[Stored data entries]
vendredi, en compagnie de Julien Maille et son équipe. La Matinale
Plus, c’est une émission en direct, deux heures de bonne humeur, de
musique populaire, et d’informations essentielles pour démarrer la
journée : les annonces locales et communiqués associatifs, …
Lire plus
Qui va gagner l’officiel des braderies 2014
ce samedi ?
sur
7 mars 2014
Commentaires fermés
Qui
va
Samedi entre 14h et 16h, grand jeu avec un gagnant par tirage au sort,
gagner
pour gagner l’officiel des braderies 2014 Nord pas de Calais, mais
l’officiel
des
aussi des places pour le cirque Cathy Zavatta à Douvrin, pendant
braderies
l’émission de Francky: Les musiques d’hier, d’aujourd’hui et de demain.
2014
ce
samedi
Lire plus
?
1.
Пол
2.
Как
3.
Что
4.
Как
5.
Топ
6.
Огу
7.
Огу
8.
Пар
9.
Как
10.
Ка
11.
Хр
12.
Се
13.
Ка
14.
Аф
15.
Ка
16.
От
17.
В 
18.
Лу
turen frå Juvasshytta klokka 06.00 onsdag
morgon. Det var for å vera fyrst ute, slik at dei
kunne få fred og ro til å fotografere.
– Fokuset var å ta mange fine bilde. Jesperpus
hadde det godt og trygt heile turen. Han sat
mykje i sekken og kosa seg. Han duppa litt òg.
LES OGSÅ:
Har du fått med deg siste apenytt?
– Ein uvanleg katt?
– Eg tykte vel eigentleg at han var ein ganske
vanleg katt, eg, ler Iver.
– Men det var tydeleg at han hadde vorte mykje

...

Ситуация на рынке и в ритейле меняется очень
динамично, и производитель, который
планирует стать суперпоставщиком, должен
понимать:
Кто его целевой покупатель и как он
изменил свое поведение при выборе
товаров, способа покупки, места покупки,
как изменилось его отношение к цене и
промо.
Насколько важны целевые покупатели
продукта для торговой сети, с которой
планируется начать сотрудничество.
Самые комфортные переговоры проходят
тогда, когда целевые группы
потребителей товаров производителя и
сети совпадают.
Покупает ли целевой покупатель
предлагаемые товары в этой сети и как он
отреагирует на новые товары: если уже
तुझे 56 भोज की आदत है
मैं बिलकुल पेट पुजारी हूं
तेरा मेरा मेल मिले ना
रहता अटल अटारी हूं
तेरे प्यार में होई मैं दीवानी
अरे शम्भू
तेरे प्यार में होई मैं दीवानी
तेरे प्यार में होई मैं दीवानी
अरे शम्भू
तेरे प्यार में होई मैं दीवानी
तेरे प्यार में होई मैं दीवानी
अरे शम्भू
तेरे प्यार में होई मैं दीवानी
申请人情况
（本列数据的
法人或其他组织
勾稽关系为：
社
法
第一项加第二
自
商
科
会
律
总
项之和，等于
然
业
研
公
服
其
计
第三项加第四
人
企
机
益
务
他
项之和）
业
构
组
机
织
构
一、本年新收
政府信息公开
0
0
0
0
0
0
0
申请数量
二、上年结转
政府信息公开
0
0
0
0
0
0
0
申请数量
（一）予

## To do:
In the lines above, spot each one that contains the word "turen" and copy it.

## Exercise output:
turen frå Juvasshytta klokka 06.00 onsdag
hadde det godt og trygt heile turen. Han sat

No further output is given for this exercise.